(Goal of the exercise) Only the pictures are to be left out; write out the rest of the data exactly.

(Transcribed page contents)
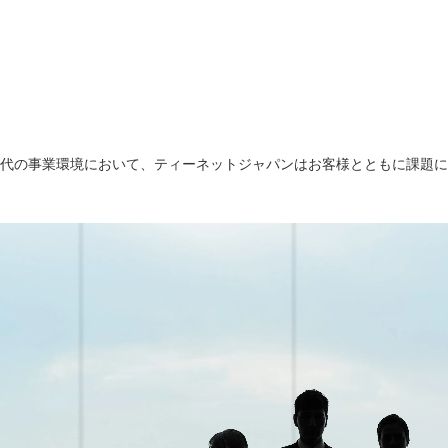
代の事業環境において、ティーネットジャパンはお客様とともに課題に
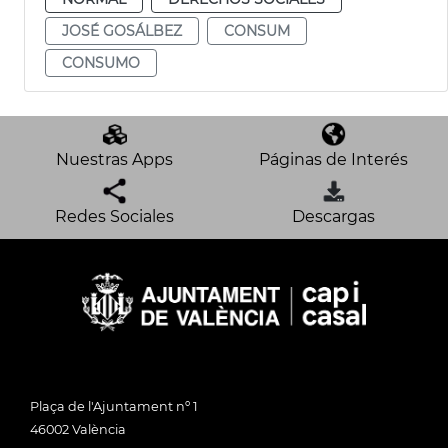
JOSÉ GOSÁLBEZ
CONSUM
CONSUMO
Nuestras Apps
Páginas de Interés
Redes Sociales
Descargas
Plaça de l'Ajuntament nº 1
46002 València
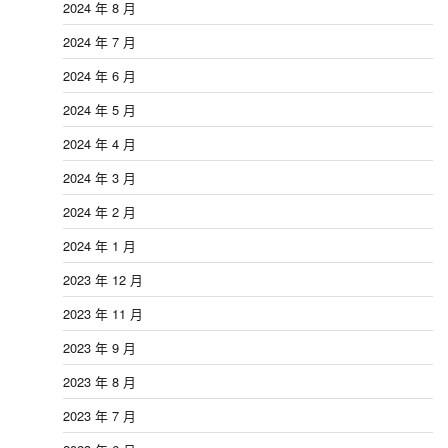
2024 年 8 月
2024 年 7 月
2024 年 6 月
2024 年 5 月
2024 年 4 月
2024 年 3 月
2024 年 2 月
2024 年 1 月
2023 年 12 月
2023 年 11 月
2023 年 9 月
2023 年 8 月
2023 年 7 月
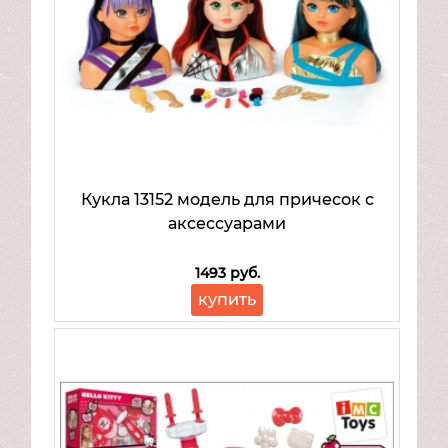
Кукла 13152 модель для причесок с
аксессуарами
1493 руб.
купить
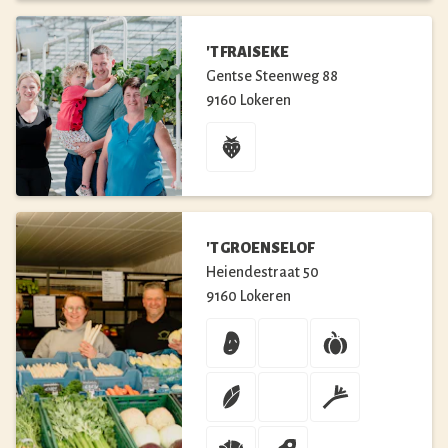
'T FRAISEKE
Gentse Steenweg
88
9160
Lokeren
'T GROENSELOF
Heiendestraat
50
9160
Lokeren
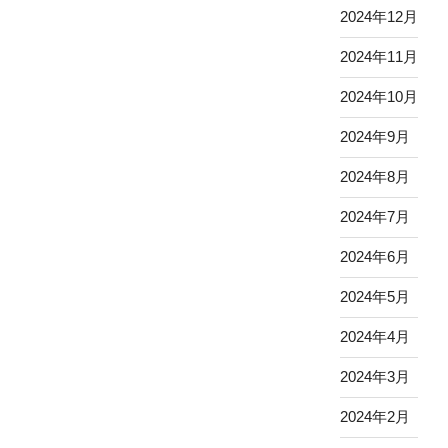
2024年12月
2024年11月
2024年10月
2024年9月
2024年8月
2024年7月
2024年6月
2024年5月
2024年4月
2024年3月
2024年2月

(Answer to the problem)
代の事業環境において、ティーネットジャパンはお客様とともに課題に
JOSÉ GOSÁLBEZ
CONSUM
CONSUMO
Nuestras Apps
Páginas de Interés
Redes Sociales
Descargas
Plaça de l'Ajuntament nº 1
46002 València
2024 年 8 月
2024 年 7 月
2024 年 6 月
2024 年 5 月
2024 年 4 月
2024 年 3 月
2024 年 2 月
2024 年 1 月
2023 年 12 月
2023 年 11 月
2023 年 9 月
2023 年 8 月
2023 年 7 月
Кукла 13152 модель для причесок с
аксессуарами
1493 руб.
купить
'T FRAISEKE
Gentse Steenweg
88
9160
Lokeren
'T GROENSELOF
Heiendestraat
50
9160
Lokeren
2024年12月
2024年11月
2024年10月
2024年9月
2024年8月
2024年7月
2024年6月
2024年5月
2024年4月
2024年3月
2024年2月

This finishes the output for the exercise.